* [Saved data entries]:
========

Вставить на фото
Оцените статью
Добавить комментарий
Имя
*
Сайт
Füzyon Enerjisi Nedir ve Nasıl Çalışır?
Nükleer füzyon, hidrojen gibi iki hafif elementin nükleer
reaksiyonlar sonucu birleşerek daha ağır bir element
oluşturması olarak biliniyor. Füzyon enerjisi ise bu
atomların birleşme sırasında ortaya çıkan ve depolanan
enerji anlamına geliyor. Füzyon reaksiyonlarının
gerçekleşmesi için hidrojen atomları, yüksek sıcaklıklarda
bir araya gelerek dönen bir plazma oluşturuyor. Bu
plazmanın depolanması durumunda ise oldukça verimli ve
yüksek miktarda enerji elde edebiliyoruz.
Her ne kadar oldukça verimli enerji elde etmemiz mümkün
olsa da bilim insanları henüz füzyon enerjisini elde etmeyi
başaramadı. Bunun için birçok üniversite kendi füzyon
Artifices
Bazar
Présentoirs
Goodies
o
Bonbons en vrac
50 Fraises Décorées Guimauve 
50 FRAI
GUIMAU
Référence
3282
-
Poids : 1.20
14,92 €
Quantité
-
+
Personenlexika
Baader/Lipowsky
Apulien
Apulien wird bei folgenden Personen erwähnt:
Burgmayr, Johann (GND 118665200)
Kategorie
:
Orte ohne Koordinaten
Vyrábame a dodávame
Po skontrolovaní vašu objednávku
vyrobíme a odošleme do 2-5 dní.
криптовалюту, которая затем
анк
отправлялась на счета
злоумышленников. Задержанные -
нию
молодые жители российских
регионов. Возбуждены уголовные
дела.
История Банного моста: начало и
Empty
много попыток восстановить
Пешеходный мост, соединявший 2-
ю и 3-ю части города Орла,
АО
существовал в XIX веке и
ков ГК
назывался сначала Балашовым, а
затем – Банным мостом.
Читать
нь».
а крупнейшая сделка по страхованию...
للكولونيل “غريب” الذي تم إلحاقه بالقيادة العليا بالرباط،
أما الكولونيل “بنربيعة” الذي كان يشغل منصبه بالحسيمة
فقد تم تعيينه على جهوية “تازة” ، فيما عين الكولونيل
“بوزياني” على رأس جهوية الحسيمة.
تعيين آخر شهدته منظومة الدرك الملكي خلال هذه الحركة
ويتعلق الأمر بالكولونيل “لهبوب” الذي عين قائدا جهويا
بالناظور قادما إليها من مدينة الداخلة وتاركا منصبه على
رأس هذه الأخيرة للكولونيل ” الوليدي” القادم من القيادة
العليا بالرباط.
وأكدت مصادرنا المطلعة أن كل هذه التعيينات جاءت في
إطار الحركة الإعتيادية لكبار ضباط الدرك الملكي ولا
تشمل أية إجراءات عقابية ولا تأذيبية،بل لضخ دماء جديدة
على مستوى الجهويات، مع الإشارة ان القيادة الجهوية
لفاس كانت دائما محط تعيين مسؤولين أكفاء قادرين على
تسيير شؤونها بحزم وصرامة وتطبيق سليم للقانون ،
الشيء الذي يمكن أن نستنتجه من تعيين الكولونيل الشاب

========

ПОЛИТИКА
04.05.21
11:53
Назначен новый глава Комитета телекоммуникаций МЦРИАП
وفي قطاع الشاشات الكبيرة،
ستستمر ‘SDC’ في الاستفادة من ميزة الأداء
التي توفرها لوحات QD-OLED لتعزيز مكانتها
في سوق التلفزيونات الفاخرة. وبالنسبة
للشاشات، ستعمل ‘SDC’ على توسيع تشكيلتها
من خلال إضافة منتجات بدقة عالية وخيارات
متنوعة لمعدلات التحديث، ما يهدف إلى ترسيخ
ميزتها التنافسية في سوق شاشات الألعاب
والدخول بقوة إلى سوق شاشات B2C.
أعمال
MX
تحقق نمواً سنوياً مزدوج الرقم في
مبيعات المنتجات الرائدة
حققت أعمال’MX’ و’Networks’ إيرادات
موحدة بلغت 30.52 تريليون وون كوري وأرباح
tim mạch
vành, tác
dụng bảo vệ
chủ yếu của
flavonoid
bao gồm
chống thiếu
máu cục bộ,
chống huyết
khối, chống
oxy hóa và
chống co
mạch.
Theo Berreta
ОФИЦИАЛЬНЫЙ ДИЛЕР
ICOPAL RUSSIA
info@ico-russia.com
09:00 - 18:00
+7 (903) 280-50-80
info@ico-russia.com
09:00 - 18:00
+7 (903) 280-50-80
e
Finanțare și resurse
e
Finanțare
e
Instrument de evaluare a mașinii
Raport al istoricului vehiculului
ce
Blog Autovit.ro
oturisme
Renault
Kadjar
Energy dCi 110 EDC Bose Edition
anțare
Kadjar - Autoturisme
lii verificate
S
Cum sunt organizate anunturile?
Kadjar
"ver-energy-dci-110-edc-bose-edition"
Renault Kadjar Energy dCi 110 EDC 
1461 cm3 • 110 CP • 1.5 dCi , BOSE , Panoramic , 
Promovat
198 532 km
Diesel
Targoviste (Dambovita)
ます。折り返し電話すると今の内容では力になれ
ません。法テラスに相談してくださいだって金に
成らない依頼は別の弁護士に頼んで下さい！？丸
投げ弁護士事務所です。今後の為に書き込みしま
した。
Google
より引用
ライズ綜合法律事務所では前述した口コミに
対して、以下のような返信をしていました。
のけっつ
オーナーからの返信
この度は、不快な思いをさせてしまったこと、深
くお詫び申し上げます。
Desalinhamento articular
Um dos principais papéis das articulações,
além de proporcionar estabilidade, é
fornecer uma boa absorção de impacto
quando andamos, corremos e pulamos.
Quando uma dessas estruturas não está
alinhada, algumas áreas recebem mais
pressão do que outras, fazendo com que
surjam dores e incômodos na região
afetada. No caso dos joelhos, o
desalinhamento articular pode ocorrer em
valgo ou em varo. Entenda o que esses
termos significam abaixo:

========

* [Work to complete]:
There is a line with "назывался сначала Балашовым, а" and a line with "الشيء الذي يمكن" above. Copy exactly those two lines and all lines between them, with nothing else.

* [Answer to this problem]:
назывался сначала Балашовым, а
затем – Банным мостом.
Читать
нь».
а крупнейшая сделка по страхованию...
للكولونيل “غريب” الذي تم إلحاقه بالقيادة العليا بالرباط،
أما الكولونيل “بنربيعة” الذي كان يشغل منصبه بالحسيمة
فقد تم تعيينه على جهوية “تازة” ، فيما عين الكولونيل
“بوزياني” على رأس جهوية الحسيمة.
تعيين آخر شهدته منظومة الدرك الملكي خلال هذه الحركة
ويتعلق الأمر بالكولونيل “لهبوب” الذي عين قائدا جهويا
بالناظور قادما إليها من مدينة الداخلة وتاركا منصبه على
رأس هذه الأخيرة للكولونيل ” الوليدي” القادم من القيادة
العليا بالرباط.
وأكدت مصادرنا المطلعة أن كل هذه التعيينات جاءت في
إطار الحركة الإعتيادية لكبار ضباط الدرك الملكي ولا
تشمل أية إجراءات عقابية ولا تأذيبية،بل لضخ دماء جديدة
على مستوى الجهويات، مع الإشارة ان القيادة الجهوية
لفاس كانت دائما محط تعيين مسؤولين أكفاء قادرين على
تسيير شؤونها بحزم وصرامة وتطبيق سليم للقانون ،
الشيء الذي يمكن أن نستنتجه من تعيين الكولونيل الشاب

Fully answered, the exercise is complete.